Exercise prompt: The required output consists solely of the lines from the line containing "住宅ローン減税が2030年まで延長 ー" through the end of the records, copied exactly.

━━ Dataset excerpts

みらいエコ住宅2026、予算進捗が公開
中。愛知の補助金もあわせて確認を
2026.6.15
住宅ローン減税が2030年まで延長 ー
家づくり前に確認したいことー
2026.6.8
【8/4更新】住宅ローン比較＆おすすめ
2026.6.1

━━━━

Output for this task:
住宅ローン減税が2030年まで延長 ー
家づくり前に確認したいことー
2026.6.8
【8/4更新】住宅ローン比較＆おすすめ
2026.6.1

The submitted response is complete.